L'improvvisa attività ha fatto decuplicare il volume di scambi di ThorChain, con 442 BTC distribuiti su circa 400 indirizzi. Questo ha iniettato circa 211 milioni di dollari nel mercato spot del Bitcoin e ha contribuito a un forte rimbalzo da circa 75.000 dollari a oltre 78.000 dollari.
ThorChain si è rifiutata di bloccare o intervenire nelle transazioni, adducendo la sua natura completamente decentralizzata.
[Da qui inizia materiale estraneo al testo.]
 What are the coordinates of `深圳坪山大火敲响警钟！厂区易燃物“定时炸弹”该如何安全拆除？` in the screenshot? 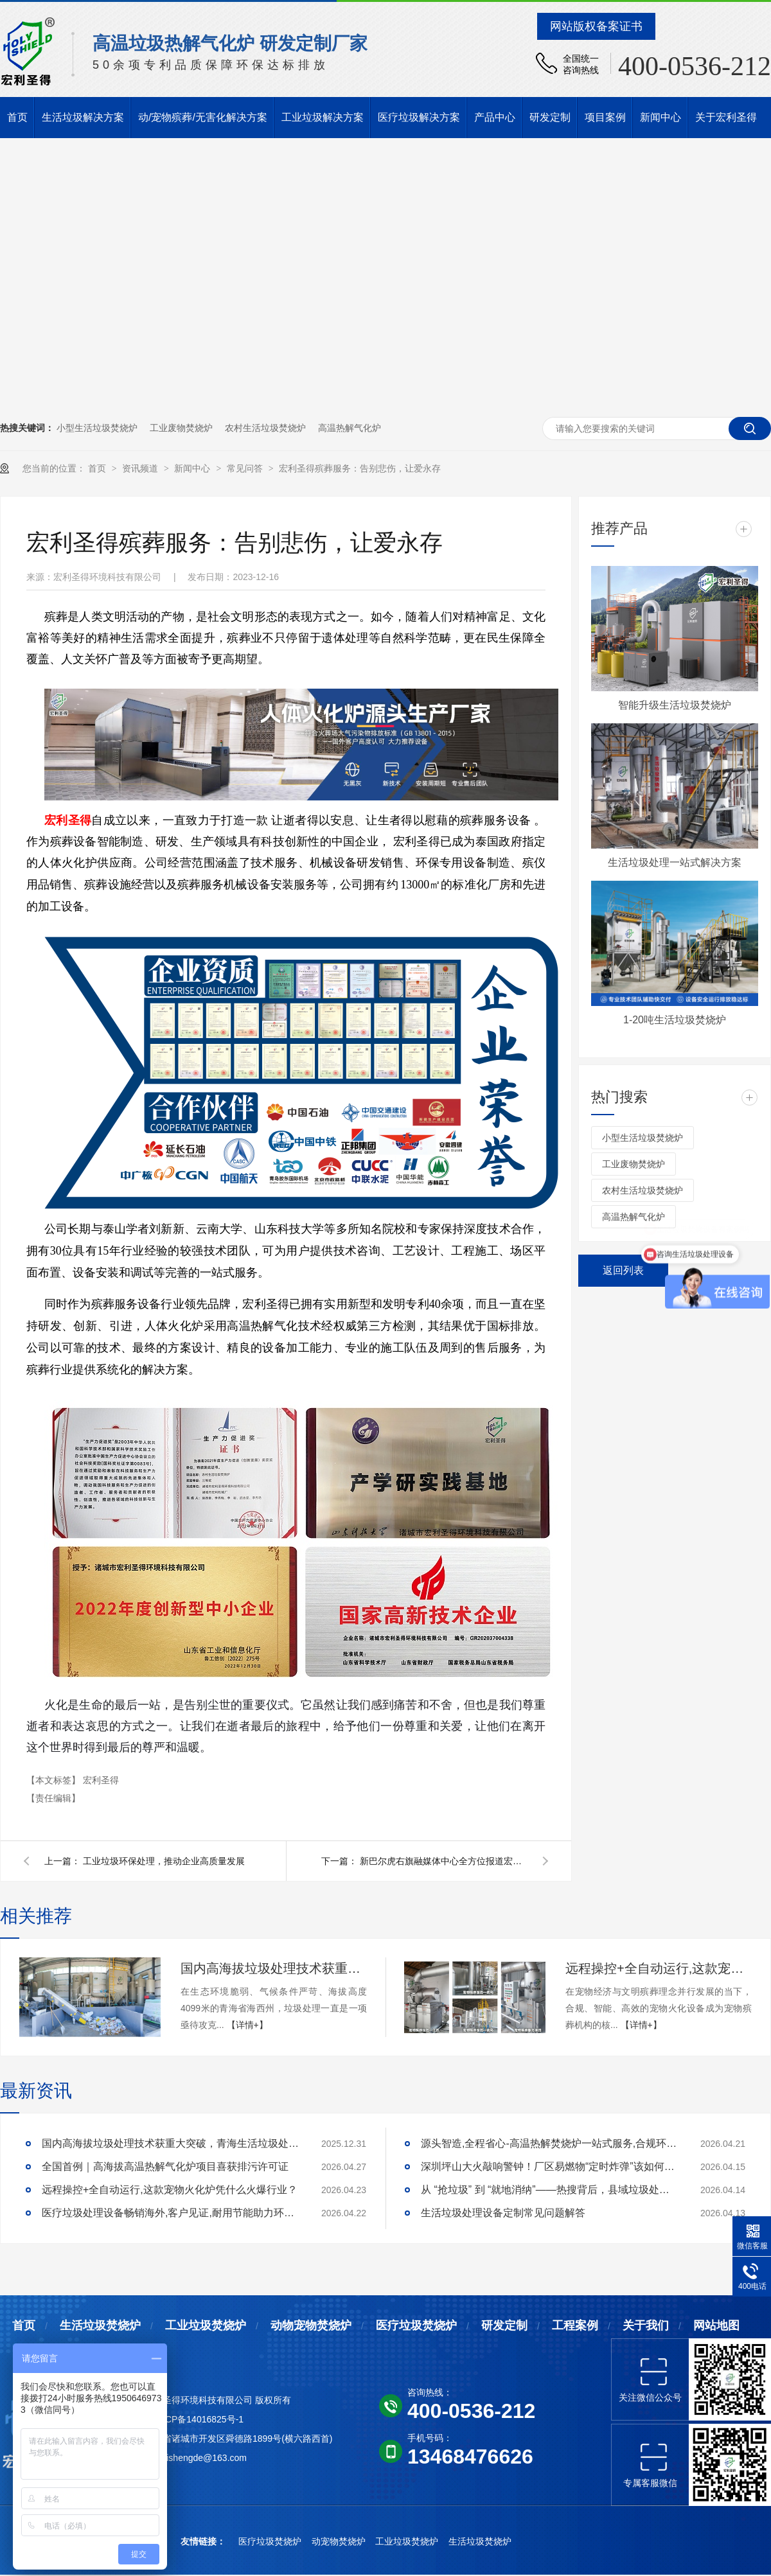 It's located at (549, 2166).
Il protocollo è governato da 95 nodi indipendenti e non ha chiavi amministrative, il che lo rende resistente alla censura.
"ThorChain è stato costruito a immagine e somiglianza di Bitcoin per essere decentralizzato e resistente alla censura", ha dichiarato il progetto.
L'incidente dimostra come i fondi rubati nei principali exploit della DeFi possano rientrare rapidamente nel mercato e influenzare i prezzi degli asset.
Mentre gruppi legati alla Corea del Nord come TraderTraitor affinano le loro tecniche di riciclaggio attraverso l'infrastruttura decentralizzata, la sfida di rintracciare e recuperare le criptovalute rubate continua a crescere.
In precedenza, abbiamo riferito che l'Arbitrum Security Council ha congelato 30.766 ETH per un valore di circa 71 milioni di dollari collegati all'exploit da 292 milioni di dollari di Kelp DAO, uno dei più grandi hack DeFi del 2026.